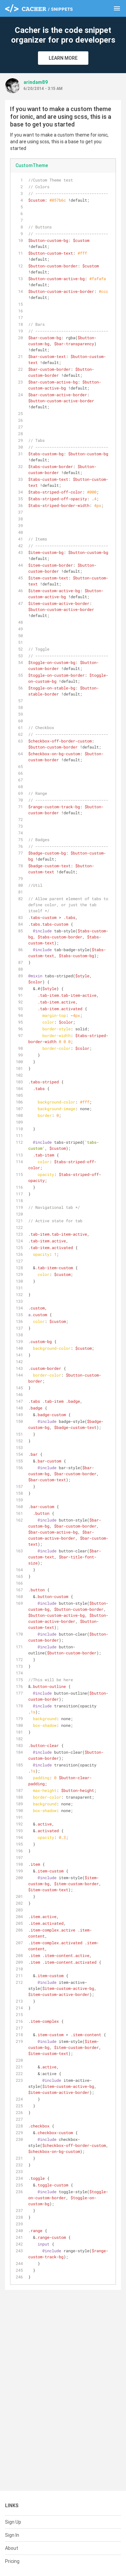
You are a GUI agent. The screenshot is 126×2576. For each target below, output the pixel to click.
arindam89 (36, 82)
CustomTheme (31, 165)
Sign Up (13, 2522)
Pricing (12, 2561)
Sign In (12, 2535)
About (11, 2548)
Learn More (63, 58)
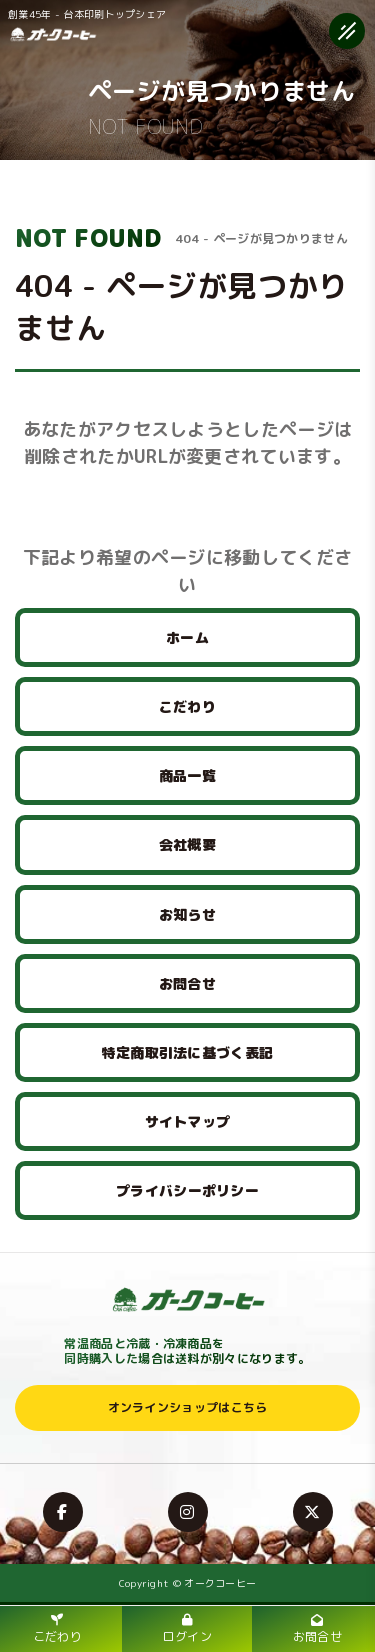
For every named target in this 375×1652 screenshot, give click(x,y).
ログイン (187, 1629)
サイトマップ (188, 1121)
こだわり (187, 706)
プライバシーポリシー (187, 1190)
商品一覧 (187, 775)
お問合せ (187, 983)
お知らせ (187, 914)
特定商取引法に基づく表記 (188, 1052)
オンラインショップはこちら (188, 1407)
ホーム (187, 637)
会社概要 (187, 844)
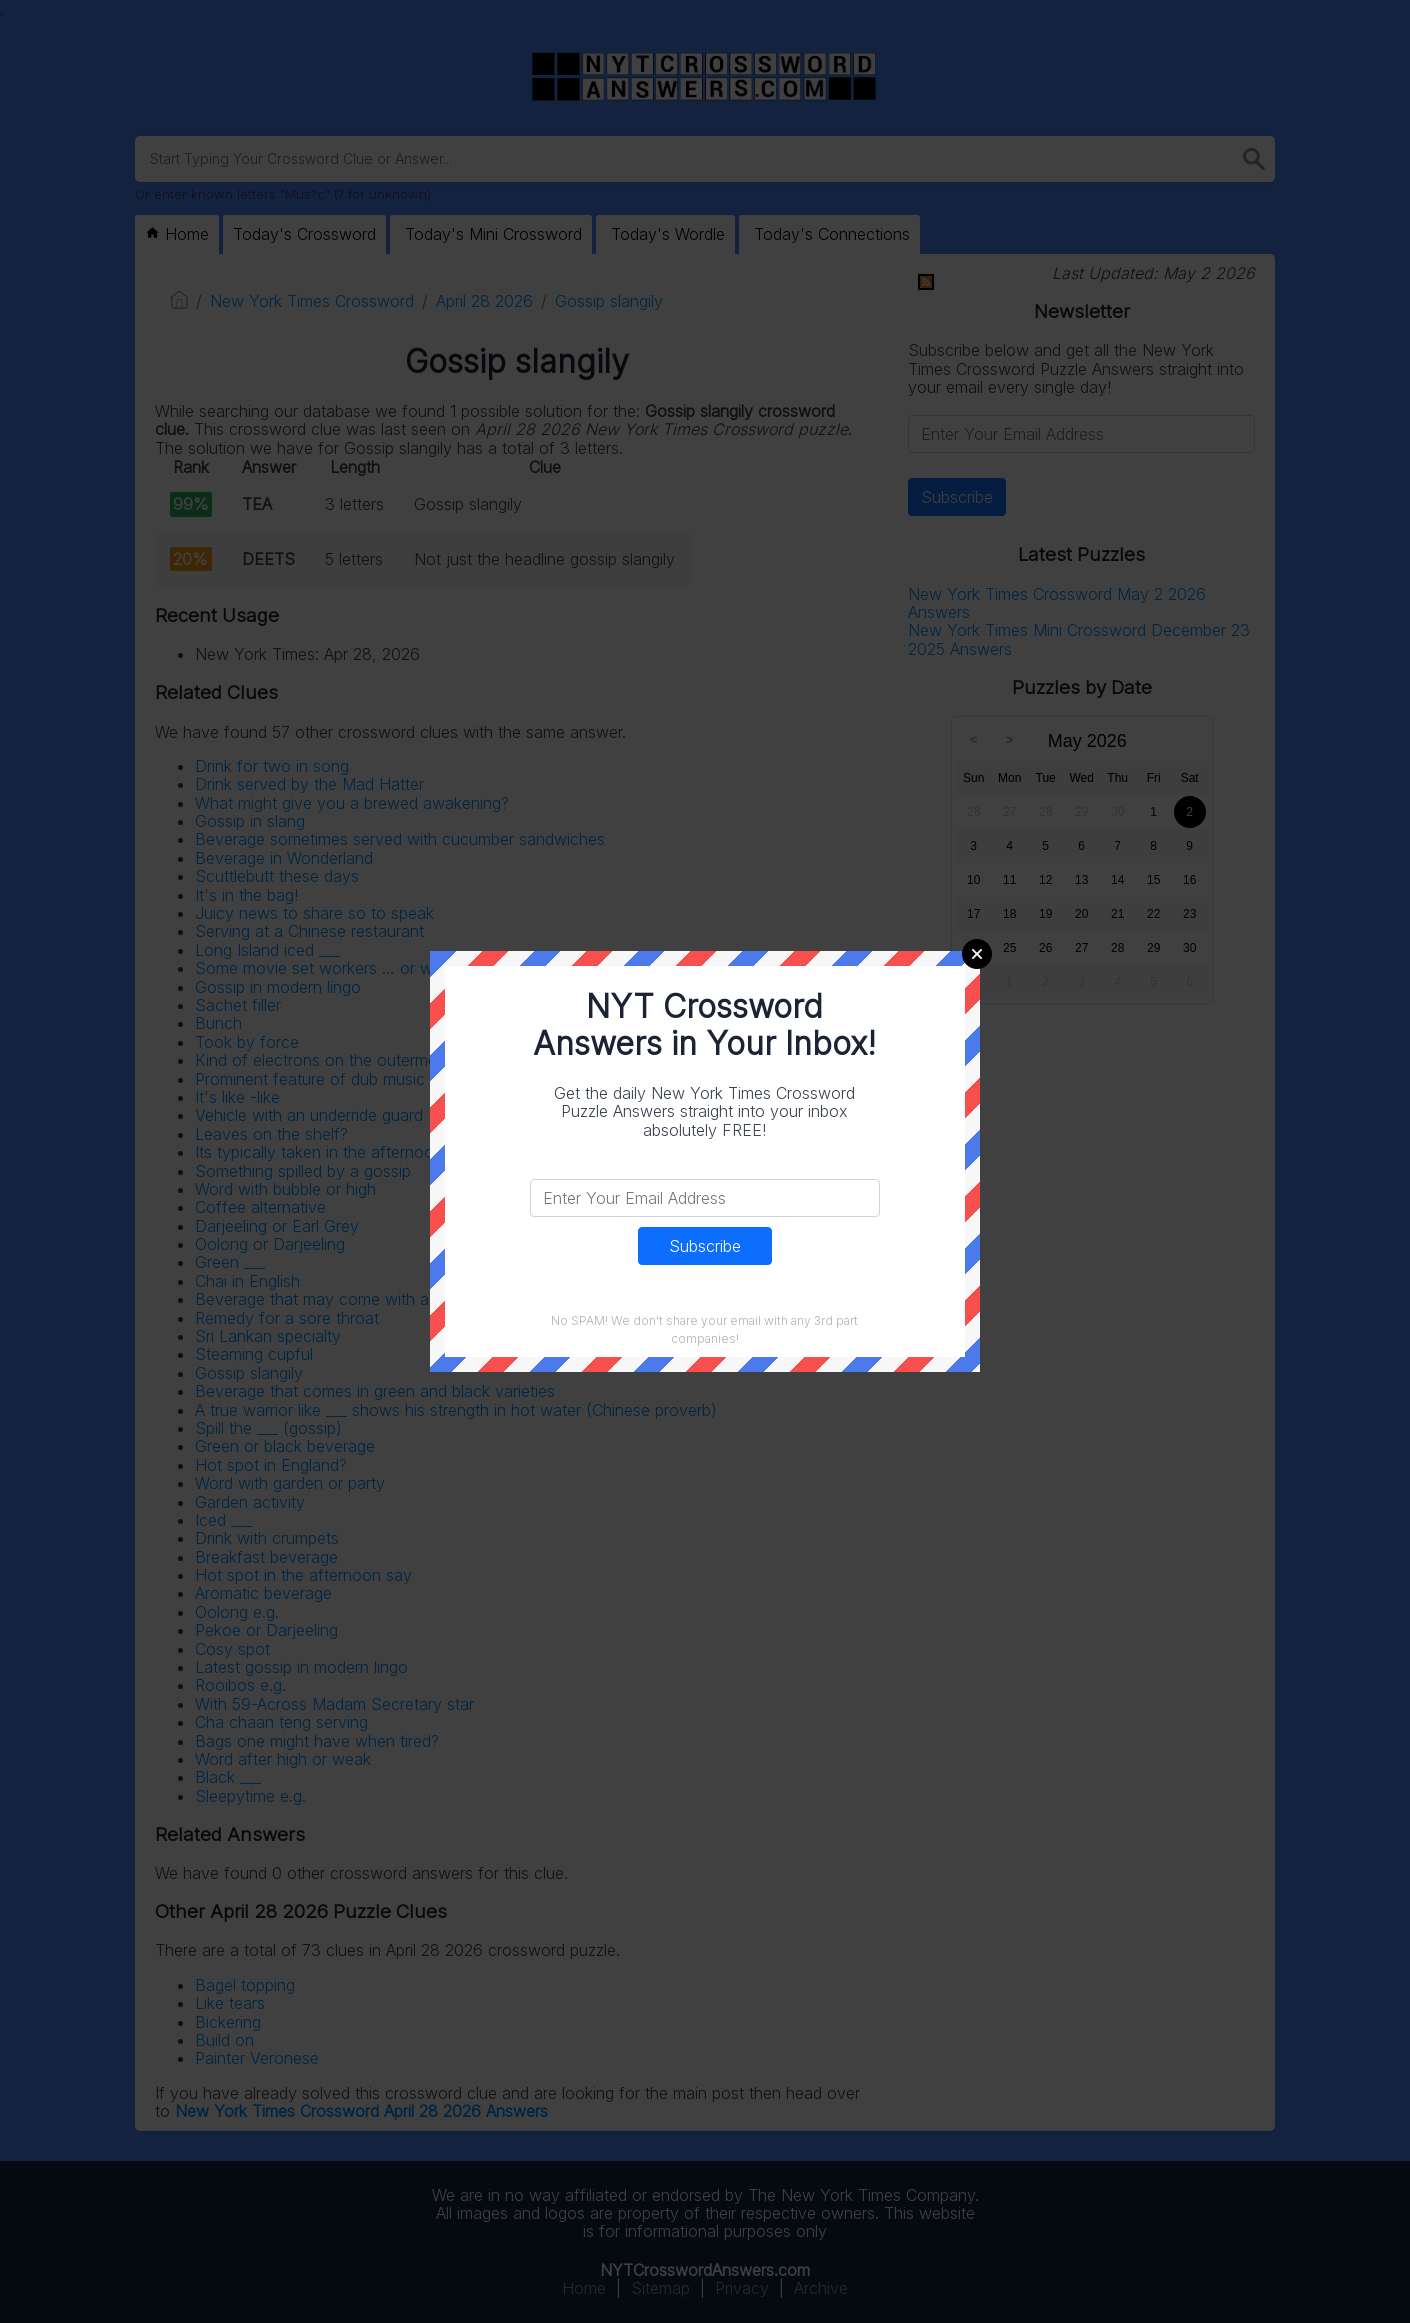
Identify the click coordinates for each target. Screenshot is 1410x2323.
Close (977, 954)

--

* [WORK TO COMPLETE]
Using the entries, state how many of their lines hold "click"; give the number and no more.

* [ANSWER SPACE]
3